Nursing Across the Ages

by Sean N. Bennett

Agnes Gwendoline Hunt

Contributors

Editors/Reviewers

Figure 1. (Agnes Gwendoline Hunt taken from http://www.inmemoriam.ca/view-announcement-561450-agnes-hunt.html

Biography

Agnes Hunt was born 31 December 1867 at Boreatton Park, Baschurch, Shorpshire, England (cited in The Robert Jones and Agnes Hunt Orthopedic and District Hospital, 2009). Daughter to Roland Hunt and Marianne Humfrey, she was raised in a strict Victorian childhood (Bishop, 1980, p.11). Her parents, being very authoritarian, believed in the saying spare the rod, spoil the child. Her mother especially detested children, and all eleven in the family were taught to take their punishments in silence. Complaining was not encouraged in the Victorian days. This engrained lesson is what caused hesitation for Agnes in 1877, at the age of ten, when she got a bad blister on the heel of her foot. Not wanting to cause a fuss she endured in silence until delirium, general blood poisoning, and a high fever set in. She had developed septicemia and infective arthritis of the hip joint. Agnes later wrote, “My apprenticeship to crippledom had begun, and also the great education of pain” (Hunt, 1980, p. 22). Her mother, in spite of bad parenting, did one good thing for Agnes at this hard time in her life. She would not allow Agnes to pity herself, or think of herself as different from anyone else. Nor were the other children allowed to treat her any different than they would each other. This, combined with Agnes’s character, had her being pulled in a bath chair behind a donkey, and out playing ice hockey on the frozen pond in a home made sled, all within a year.

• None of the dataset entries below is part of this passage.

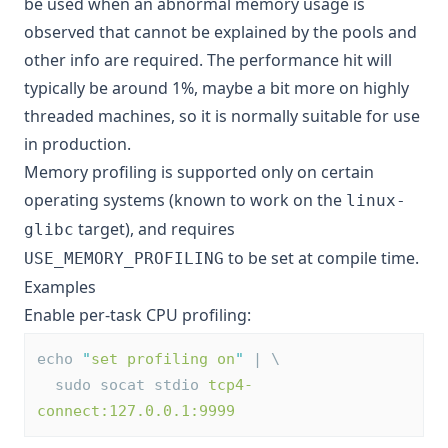
be used when an abnormal memory usage is
observed that cannot be explained by the pools and
other info are required. The performance hit will
typically be around 1%, maybe a bit more on highly
threaded machines, so it is normally suitable for use
in production.
Memory profiling is supported only on certain
operating systems (known to work on the
linux-
target), and requires
glibc
to be set at compile time.
USE_MEMORY_PROFILING
Examples
Enable per-task CPU profiling:
echo 
"
set profiling on
"
 | \
  sudo socat stdio 
tcp4-
connect:127.0.0.1:9999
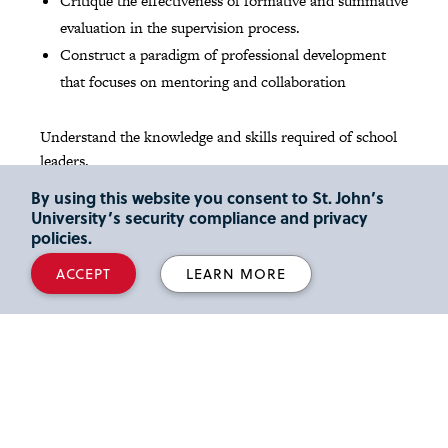
Critique the effectiveness of formative and summative
evaluation in the supervision process.
Construct a paradigm of professional development
that focuses on mentoring and collaboration
Understand the knowledge and skills required of school
leaders.
By using this website you consent to St. John’s
Demonstrate the ability to share and promote an
University’s security compliance and privacy
articulated vision for schools.
policies.
Demonstrate the interpersonal and human relations
ACCEPT
LEARN MORE
skills needed for goal setting, problem solving and
decision making in a collaborative working
environment.
Apply leadership skills within and beyond the school
community with emphasis on parents, business
partners and professional organizations.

Figure 2. (Agnes Gwendoline Hunt taken from https://twitter.com/RJAH_NHS/status/889413515202760704/photo/1

Another year later, in December of 1879, her father died along with much of their once vast wealth. In 1882, the family moved to their mother’s home in Leicestershire, Kibworth Hall. They did not stay long though because one day Agnes’s mother went to a town meeting and heard a man speak about Queensland, Australia. He mentioned the breeding of Angora goats and the many benefits that came with it. That was all it took. Once Marianne made up her mind, there was no stopping her. On 11 March 1884, dragging seven of her eleven children with her, she set off by ship, arriving in Brisbane Australia, looking to be an Angora goat breeder.

After no Angora goats were to be found, a purchase of 50 acres, a failed attempt at a chicken farm, and many more memorable adventures, Marianne moved back to England. Agnes lingered, living in Tasmania with her brother Tom.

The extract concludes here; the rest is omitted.